What you need to do
Isolate every line in the data with the string "ratio" and copy it.
/---
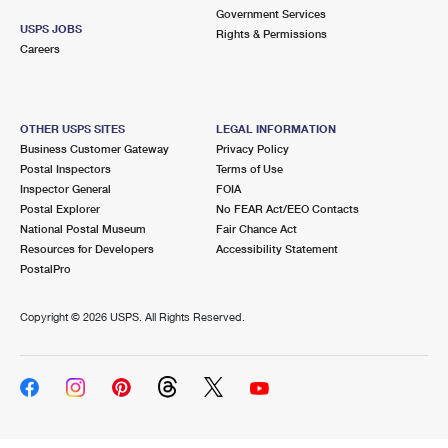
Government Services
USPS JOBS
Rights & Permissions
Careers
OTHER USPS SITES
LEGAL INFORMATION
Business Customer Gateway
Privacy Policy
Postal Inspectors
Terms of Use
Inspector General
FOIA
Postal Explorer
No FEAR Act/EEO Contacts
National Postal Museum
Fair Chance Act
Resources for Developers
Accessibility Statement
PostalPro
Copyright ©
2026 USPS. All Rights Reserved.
\---
/---
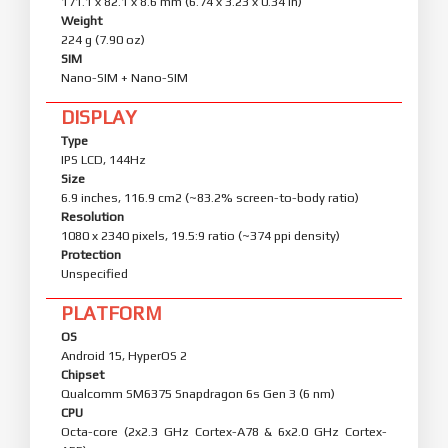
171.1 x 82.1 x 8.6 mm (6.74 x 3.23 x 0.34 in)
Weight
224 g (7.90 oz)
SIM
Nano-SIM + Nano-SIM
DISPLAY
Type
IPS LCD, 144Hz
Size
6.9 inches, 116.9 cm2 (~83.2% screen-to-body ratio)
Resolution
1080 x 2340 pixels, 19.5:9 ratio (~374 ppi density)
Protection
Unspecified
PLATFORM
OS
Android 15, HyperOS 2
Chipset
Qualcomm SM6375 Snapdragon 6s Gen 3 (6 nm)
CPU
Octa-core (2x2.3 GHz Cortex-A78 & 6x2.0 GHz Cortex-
\---
Response
6.9 inches, 116.9 cm2 (~83.2% screen-to-body ratio)
1080 x 2340 pixels, 19.5:9 ratio (~374 ppi density)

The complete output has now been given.